## What to produce
Your answer must be the listing repeated word for word, without its pictures.

Start of Extracted information

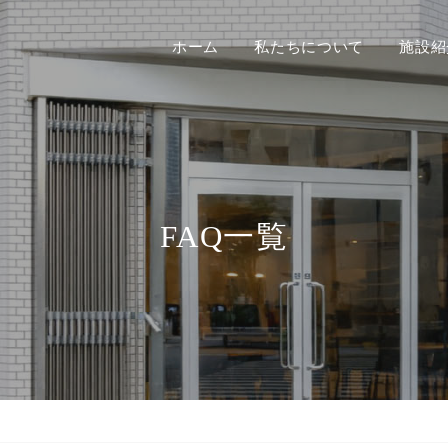
ホーム
私たちについて
施設紹
FAQ一覧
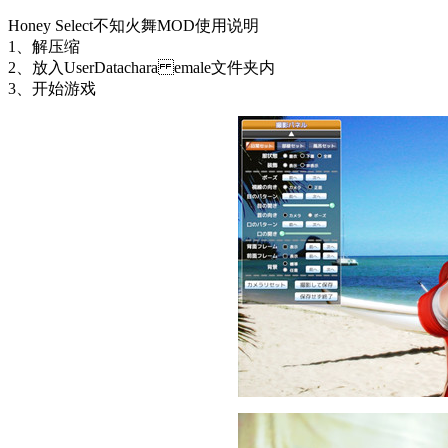
Honey Select不知火舞MOD使用说明
1、解压缩
2、放入UserDatachara emale文件夹内
3、开始游戏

End of Extracted information

## Solution for this task
ホーム
私たちについて
施設紹
FAQ一覧
Honey Select不知火舞MOD使用说明
1、解压缩
2、放入UserDatachara emale文件夹内
3、开始游戏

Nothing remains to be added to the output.